Before the introduction of Universal Credit (UC), the receipt of certain passported benefits determined a child’s entitlement to free school meals (FSM). UC replaces six existing benefits with a monthly payment that gradually reduces as earnings increase, to ensure people are better off in work. It is targeted at people who are looking for work or who are on a low income and it aims to create a greater fairness in the welfare system.
When UC was introduced in 2013, a temporary measure was put in place that gave FSM entitlement to all children in households in receipt of UC. This was because the UC pathfinders were receiving out of work benefits, and so their children would have been eligible for FSM under the legacy system.
Last year, around 1.1 million of the most disadvantaged children were eligible for and claimed a free school meal, which corresponds to approximately 14% of children in state-funded schools. If this temporary measure were to continue for the full rollout of Universal Credit, around half of all children would become eligible for FSM so that meals would no longer be targeted at those who need them the most. For this reason, the government explored replacing this temporary measure with a net earned income threshold to determine eligibility. This approach is consistent with how other government departments and devolved administrations have approached amending criteria for passported benefits under Universal Credit, for example the Help with Healthcare costs scheme (covering prescription charges) administered by the Department of Health and Social Care; and free school meals in Scotland.
In collaboration with the Department for Work and Pensions (DWP), the Department for Education (DfE) undertook analysis to determine the impact of different income thresholds on the number of children in receipt of FSM. Additionally, we considered operational feasibility, legal frameworks and technological capabilities. We decided to consult on implementing a net earned income threshold of £7,400.
The analysis undertaken by DfE uses outputs from two DWP models:
Whilst these modelling outputs have their limitations, they are considered the best available sources for modelling benefit entitlement and the flows between different benefits.
The outputs of these models are used by DfE in the following ways:
By combining this information, we are able to estimate:
Using this, we can estimate the difference in size between two groups of children who are in UC households in January 2022:
The government is introducing transitional protections to ensure that existing recipients of free school meals will not lose their entitlement following the introduction of new eligibility criteria.

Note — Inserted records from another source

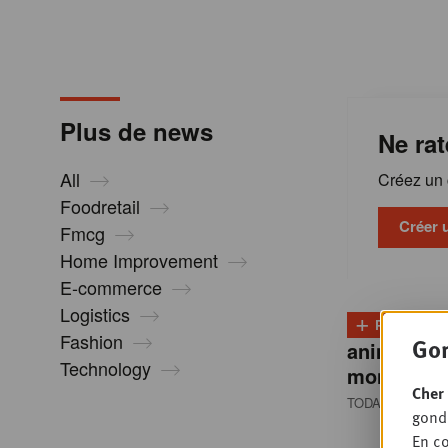
m
a
Plus de news
Ne rat
t
All
Créez un c
i
Foodretail
Créer 
Fmcg
Home Improvement
o
E-commerce
Logistics
+
n
PLUS
D
Fashion
Gon
animale re
Technology
montée e
s
Cher 
TODAY 13:00
• 
gondo
En co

When calculating the effect of the threshold, we decided it was important not to account for protections in order to better understand how the number of children who meet the eligibility criteria change. These protected children are therefore not included in this analysis of the additional pupils eligible for FSM.
We take into account the fact that not every entitled household will claim for FSM. We do this by applying a “claiming rate” to the numbers described above. Our basis for this assumption comes from a DfE report into the proportion of pupils not claiming FSM. This report found that there is an under registration rate of around 11%, suggesting a claiming rate in the region of 89%.

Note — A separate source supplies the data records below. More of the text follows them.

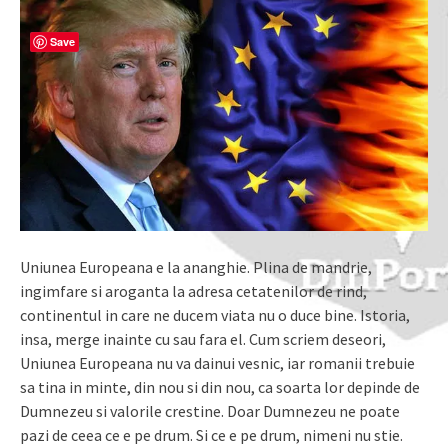
Save
Uniunea Europeana e la ananghie. Plina de mandrie,
ingimfare si aroganta la adresa cetatenilor de rind,
continentul in care ne ducem viata nu o duce bine. Istoria,
insa, merge inainte cu sau fara el. Cum scriem deseori,
Uniunea Europeana nu va dainui vesnic, iar romanii trebuie
sa tina in minte, din nou si din nou, ca soarta lor depinde de
Dumnezeu si valorile crestine. Doar Dumnezeu ne poate
pazi de ceea ce e pe drum. Si ce e pe drum, nimeni nu stie.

Our modelling does not attempt to anticipate behavioural responses that may result due to policy changes.
We estimate that by 2022 around 50,000 more children will benefit from a free school meal compared to the previous benefits system.

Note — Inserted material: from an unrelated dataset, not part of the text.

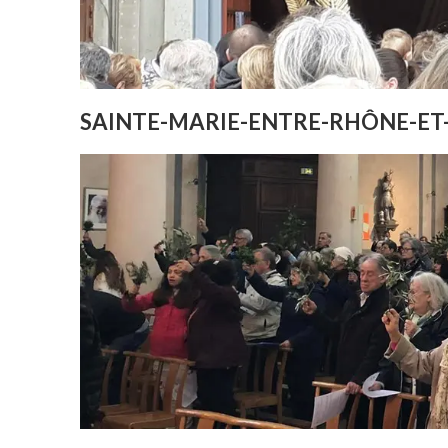
SAINTE-MARIE-ENTRE-RHÔNE-ET-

This figure represents the difference between those that gain eligibility under UC to those that would have been eligible under the old system but will not now be eligible under UC. It also takes account of the fact that not everybody claims their meal.
This figure does not include children that retain free school meals as a result of the transitional protections we are introducing during the rollout of Universal Credit. Under our proposals, no child in England should lose their free school meal during the transition to Universal Credit. In addition, any protected pupils who still receive free school meals once the transition is complete should continue to receive protection until the end of their current phase of education (e.g. primary, secondary school).
It is important to note that this number looks only at the net change in cohort size due to the eligibility criteria. The transitional protections (as outlined in the consultation response) mean that no child will actually lose their free school meals during the rollout of UC.
As new economic forecasts are released and underlying data (such as the FRS) are refreshed, the outputs from both the PSM and the INFORM will change. In turn, the output of the analysis outlined in this document will change.
DfE will continue to publish statistics on free school meals as part of its annual publication ‘Schools, pupils and their characteristics’.